Why You’re Not Sleeping — And The Morning Routine That Can Fix It
Sleep is the cornerstone of health, wellbeing, and even radiant skin — yet so many of us struggle with it. Since posting my last sleep video, it’s become clear that midlife women in particular are experiencing poor sleep — whether it’s falling asleep, staying asleep, or waking exhausted.
If this sounds like you, you’re not alone. And the good news? Sleep can be retrained.
Why We Stop Sleeping
There are many reasons why sleep might escape us:
Stress and lifestyle pressures – work, family, or constant multitasking.
Hormonal changes – menopause, perimenopause, or fluctuating oestrogen and progesterone levels.
Health issues and medication – chronic conditions, medications, or recovery from illness.
Emotional challenges – grief, divorce, redundancy, children leaving home, or trauma.
Nervous system overload – anxiety, overthinking, or simply not knowing how to wind down.
Lifestyle habits – too much caffeine, lack of movement, irregular routines, or excessive screen time.
When your body doesn’t feel safe or grounded, it can’t fully relax — and that directly affects your sleep.

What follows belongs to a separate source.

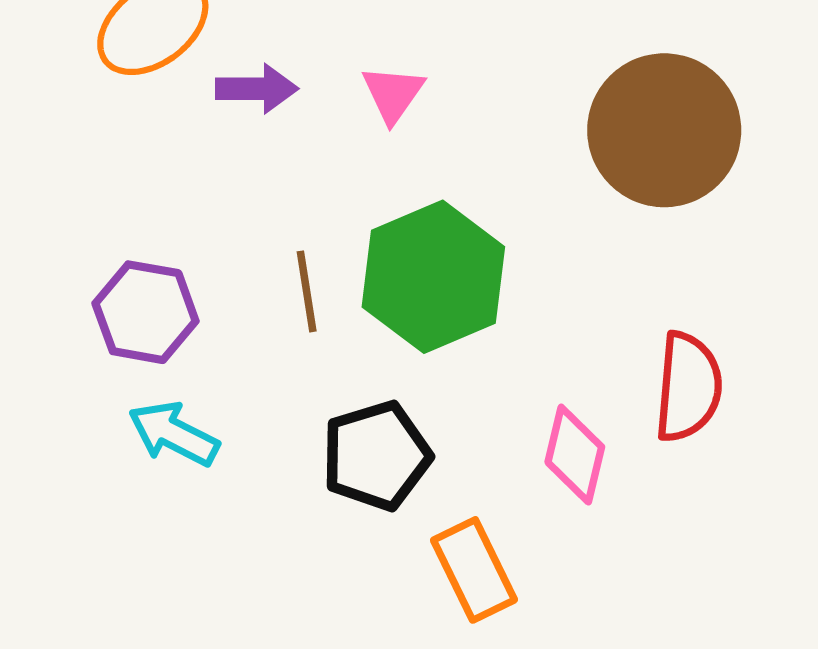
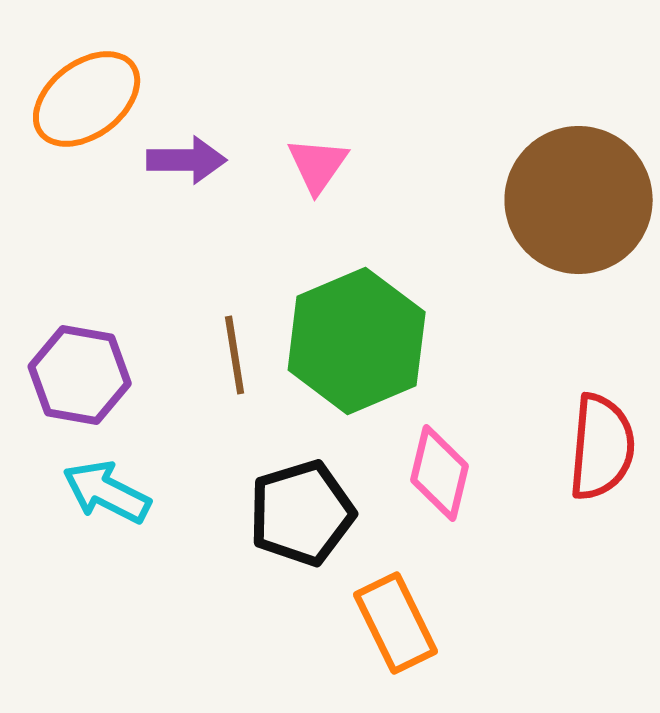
pink diamond: (575, 455) -> (440, 473), moved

Quality sleep is not just about feeling rested. It allows your body to repair tissues, regulate hormones, consolidate memory, detoxify the brain, and reset your nervous system. Without it, cortisol stays elevated, inflammation increases, cravings spike, and skin repair slows.
How to Reset Your Sleep With a Morning Routine
Believe it or not, sleep starts the moment you wake up. The way you begin your day sets the stage for how your nervous system, hormones, and energy patterns will flow — and directly impacts your ability to rest at night.

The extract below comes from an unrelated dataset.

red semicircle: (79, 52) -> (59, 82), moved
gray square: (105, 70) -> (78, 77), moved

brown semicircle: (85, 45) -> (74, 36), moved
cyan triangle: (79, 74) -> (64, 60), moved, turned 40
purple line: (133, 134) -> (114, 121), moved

Here’s my go-to morning reset routine for better sleep:
1. Wake Up at the Same Time Every Day
Consistency anchors your circadian rhythm. Even after a poor night’s sleep, avoid long lie-ins — predictability trains your body to sleep better.
2. Keep Your Phone Off
The first thing you see in the morning shouldn’t be emails, social media, or news. These spike cortisol and activate stress before your body has even fully woken.
3. Hydrate Immediately
Start with a mug of warm water to replenish fluids. Add ginger, mint, or lemon for digestion, electrolytes, and gentle liver support. Hydration kickstarts circulation, lymphatic flow, and brain clarity.

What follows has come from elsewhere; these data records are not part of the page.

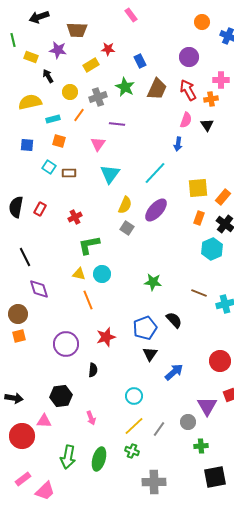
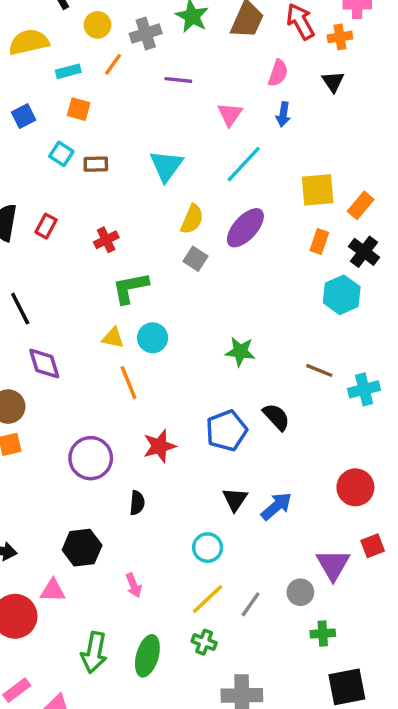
pink semicircle: (186, 120) -> (278, 73), moved
pink triangle: (98, 144) -> (230, 114), moved
blue square: (27, 145) -> (24, 116), turned -32
black triangle: (150, 354) -> (235, 499), moved

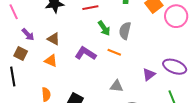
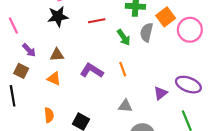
green arrow: (104, 28) -> (124, 37), moved
gray semicircle: (125, 31) -> (146, 32), moved
brown triangle: (54, 39) -> (57, 55), turned -32
orange line: (114, 52) -> (123, 69), turned 48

4. Expose Yourself to Natural Light
Step outside or look out of a window for 5–15 minutes. Morning sunlight resets your circadian rhythm, suppresses melatonin in the morning so it rises at night, and tells your brain “it’s daytime.” This improves sleep onset and quality.
5. Morning Movement
Gentle movement — shaking, swaying, tapping, or stroking your arms and legs — helps discharge residual stress. More intense activity like dancing, running, or yoga boosts circulation and sleep pressure for the evening.
6. Journal Your Thoughts
While your brain is still in the hypnopompic state (the transitional state from sleep to wakefulness), jot down thoughts or dreams. This clears mental clutter, reduces rumination, and helps prevent nighttime overthinking.
7. Delay Caffeine by 60 Minutes
Cortisol naturally peaks shortly after waking. Drinking coffee immediately can disrupt your natural rhythm, increase dependency, and make sleep harder later.
8. Eat a High-Protein Breakfast
Especially for midlife women, protein stabilizes blood sugar, reduces cortisol spikes, prevents mid-morning crashes, supports muscle mass, and helps regulate energy levels. Balanced blood sugar = better sleep later.
Final Thoughts
Sleep isn’t a luxury — it’s a vital reset for your mind, body, and spirit. By creating a morning routine that supports your nervous system and circadian rhythm, you give your body the tools it needs to rest, repair, and restore.
✨ Keep an eye out — I’ll soon be launching a 21 Day Sleep Reset, a step-by-step program to retrain your body, regulate your nervous system, and restore deep, consistent sleep.
Because when your mornings are intentional, your nights follow — and you deserve to wake up feeling clear, calm, and truly rested.